INFORMATION GIVEN:
=======

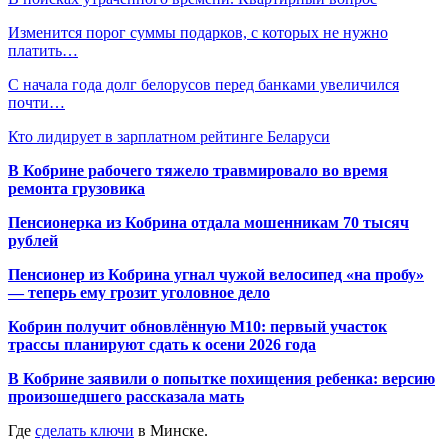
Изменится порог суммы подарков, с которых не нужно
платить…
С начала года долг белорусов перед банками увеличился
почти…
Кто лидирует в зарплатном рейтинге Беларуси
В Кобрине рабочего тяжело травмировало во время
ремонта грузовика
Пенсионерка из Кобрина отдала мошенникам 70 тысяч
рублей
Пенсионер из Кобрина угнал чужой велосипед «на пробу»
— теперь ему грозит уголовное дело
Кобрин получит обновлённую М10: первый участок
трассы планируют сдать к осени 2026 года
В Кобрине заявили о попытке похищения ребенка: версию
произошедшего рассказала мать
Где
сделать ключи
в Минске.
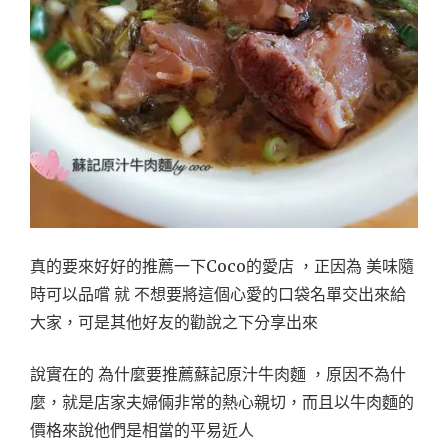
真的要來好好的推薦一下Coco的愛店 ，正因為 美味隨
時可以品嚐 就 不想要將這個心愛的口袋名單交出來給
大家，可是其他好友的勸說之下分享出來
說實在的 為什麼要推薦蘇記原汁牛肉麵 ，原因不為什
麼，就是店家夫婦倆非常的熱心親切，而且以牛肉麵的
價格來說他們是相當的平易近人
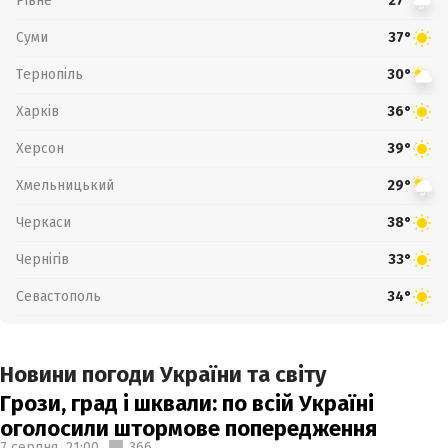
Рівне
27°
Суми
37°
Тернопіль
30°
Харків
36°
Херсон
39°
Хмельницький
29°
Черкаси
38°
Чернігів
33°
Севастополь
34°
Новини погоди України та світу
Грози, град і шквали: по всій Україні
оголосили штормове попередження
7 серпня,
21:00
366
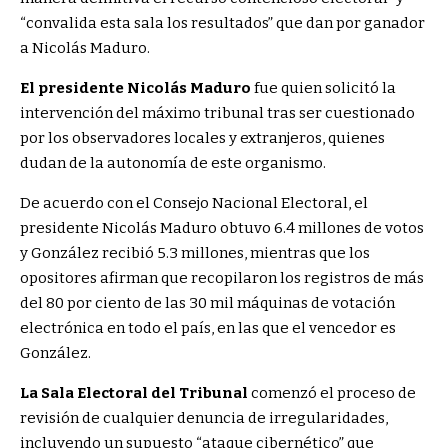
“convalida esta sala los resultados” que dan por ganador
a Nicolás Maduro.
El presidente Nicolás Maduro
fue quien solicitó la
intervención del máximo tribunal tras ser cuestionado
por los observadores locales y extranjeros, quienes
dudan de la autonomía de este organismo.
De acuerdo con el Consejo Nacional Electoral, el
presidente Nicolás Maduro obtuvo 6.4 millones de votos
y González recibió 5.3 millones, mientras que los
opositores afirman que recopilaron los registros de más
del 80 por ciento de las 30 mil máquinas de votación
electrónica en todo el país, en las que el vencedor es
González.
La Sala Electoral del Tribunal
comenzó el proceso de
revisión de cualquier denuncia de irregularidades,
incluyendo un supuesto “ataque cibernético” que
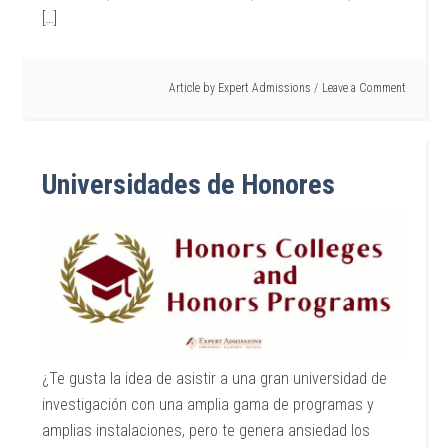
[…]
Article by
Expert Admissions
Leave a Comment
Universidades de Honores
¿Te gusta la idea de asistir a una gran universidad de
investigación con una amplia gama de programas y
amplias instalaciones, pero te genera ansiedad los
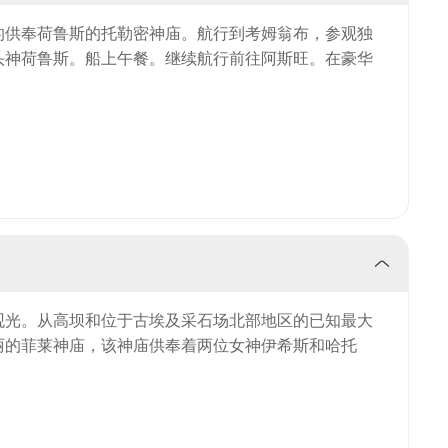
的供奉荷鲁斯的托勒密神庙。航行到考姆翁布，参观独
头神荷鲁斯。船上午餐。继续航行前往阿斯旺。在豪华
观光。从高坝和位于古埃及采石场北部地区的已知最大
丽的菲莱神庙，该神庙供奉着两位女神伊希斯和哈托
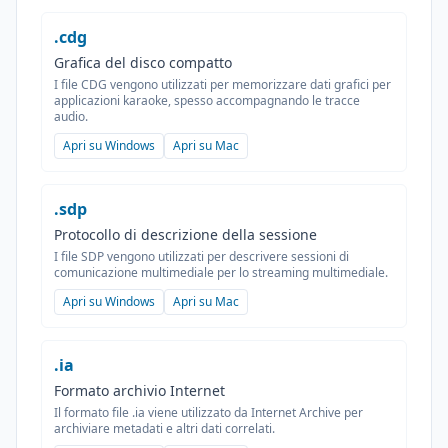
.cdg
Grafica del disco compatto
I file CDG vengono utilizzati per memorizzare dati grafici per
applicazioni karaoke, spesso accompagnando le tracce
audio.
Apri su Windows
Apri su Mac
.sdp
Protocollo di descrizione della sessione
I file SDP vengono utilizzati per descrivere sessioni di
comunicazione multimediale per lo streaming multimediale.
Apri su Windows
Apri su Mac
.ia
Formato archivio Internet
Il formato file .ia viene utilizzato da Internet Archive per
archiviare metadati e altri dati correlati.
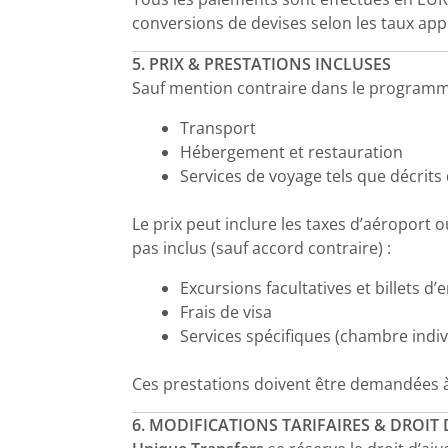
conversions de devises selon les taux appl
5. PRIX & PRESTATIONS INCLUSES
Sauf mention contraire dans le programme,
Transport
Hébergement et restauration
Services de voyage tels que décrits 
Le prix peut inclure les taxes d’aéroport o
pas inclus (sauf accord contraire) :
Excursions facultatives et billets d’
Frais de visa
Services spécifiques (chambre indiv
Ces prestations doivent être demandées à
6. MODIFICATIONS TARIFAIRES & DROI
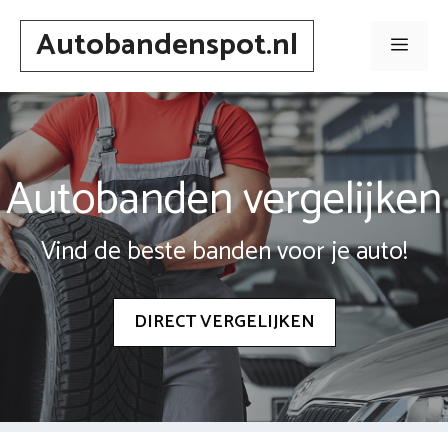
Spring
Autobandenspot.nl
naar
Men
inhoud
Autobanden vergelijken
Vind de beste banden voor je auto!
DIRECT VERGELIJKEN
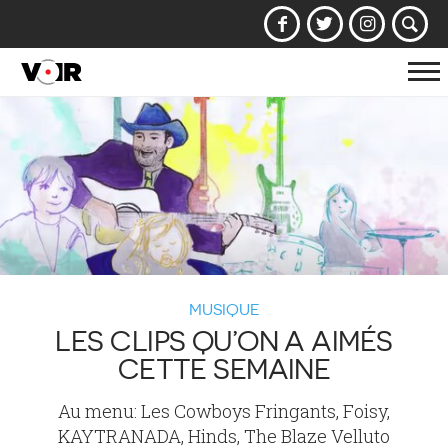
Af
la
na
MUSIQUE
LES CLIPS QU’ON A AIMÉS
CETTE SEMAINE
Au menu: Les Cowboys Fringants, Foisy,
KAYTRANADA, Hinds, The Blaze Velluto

=======

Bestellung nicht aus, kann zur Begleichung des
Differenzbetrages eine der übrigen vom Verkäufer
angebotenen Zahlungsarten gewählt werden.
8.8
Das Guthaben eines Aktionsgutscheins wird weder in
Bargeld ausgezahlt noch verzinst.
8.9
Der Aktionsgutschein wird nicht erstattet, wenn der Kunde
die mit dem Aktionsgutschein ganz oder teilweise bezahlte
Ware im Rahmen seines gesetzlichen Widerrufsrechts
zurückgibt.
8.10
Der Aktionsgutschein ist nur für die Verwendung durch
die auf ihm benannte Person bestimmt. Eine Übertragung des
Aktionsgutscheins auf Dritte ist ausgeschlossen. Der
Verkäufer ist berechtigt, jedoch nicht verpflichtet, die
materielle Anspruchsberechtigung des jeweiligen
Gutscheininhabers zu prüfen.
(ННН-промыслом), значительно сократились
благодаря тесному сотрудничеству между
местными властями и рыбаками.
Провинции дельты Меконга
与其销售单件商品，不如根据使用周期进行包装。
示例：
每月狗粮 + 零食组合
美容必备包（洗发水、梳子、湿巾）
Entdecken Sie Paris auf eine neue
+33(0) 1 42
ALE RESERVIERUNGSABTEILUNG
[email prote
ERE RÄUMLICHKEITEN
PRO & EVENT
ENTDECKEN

=======

ABOUT THIS EXERCISE: Search the listing above for the string "Electoral" and copy each line that has it.

OUTPUT OF THE TASK:
De acuerdo con el Consejo Nacional Electoral, el
La Sala Electoral del Tribunal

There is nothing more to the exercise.